The economy has since shown signs of recovery after plunging into one of the most severe recessions. Recently there are further credible signs.

Yield Spread

When short term interest rates are lower than long term rates, the yield curve is sloping upwards, often preceding a significant economic recovery. The yield spread is the difference between two different yields.

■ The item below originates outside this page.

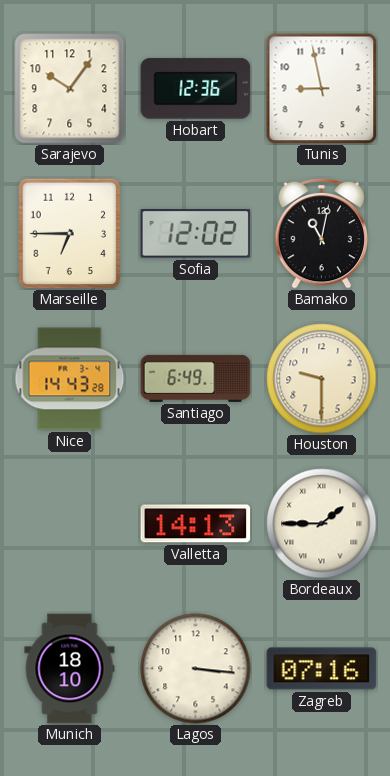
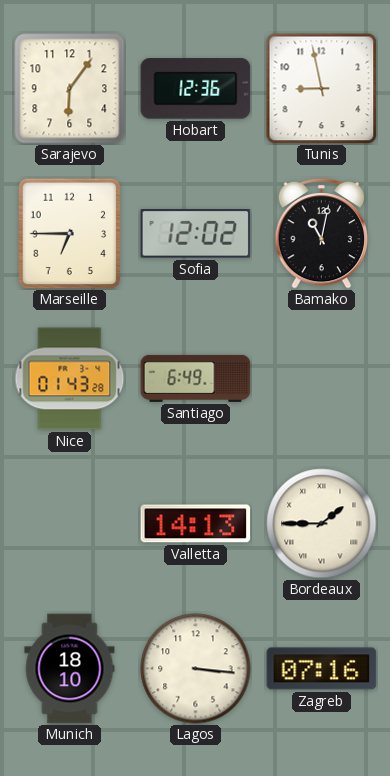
Sarajevo: 10:06 -> 6:06
Nice: 14:43 -> 01:43
Houston: 9:30 -> none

Yield spread between 30 year Treasury bonds and 2 year notes has now risen above 300 basis points, when a year ago the yield spread was about 170 basis points. The yield spread between 2 year and 10 year notes has reached almost 300 basis points and was last near these levels in 2003.

Jobless Claims

Labor Department figure shows initial jobless claims fell by 22,000 to 432,000 in the week ended Dec 26, the lowest level since July 2008.

Home Sales

Existing home sales rose in October by 10.1%, new home sales rose a better than expected 6.2%, pending home sales rose 3.7%. Although these improvements could be temporary as 30% of the sales were to first-time home buyers who were assisted by the $8,000 tax rebate program, the program has now been extended into next spring, and expanded to include some folks who are not first time buyers.

Consumer Confidence

The Conference Board, a New York-based research group, said its consumer confidence index rose to 52.9 in December.

Conclusion

However, US consumers are not likely to return to pre-crisis level spending. Various time bombs such as sovereign defaults, commercial real estate implosion looms. Further, the recovery so far is supported by massive government stimulus and liquidity injections. The Federal Reserve blew bubbles to get the economy out of the recession in 2003. They are doing it again this time, but on a bigger scale. Finally, US debt is likely unsustainable. There may be signs of recovery, and recent signs have gotten more credible. In many ways the recovery in the economy and the equities market are similar to the recovery in 2003. But the recovery, without solid fundamentals, is likely a fake recovery, one that could give way to a bigger crisis some time down the road.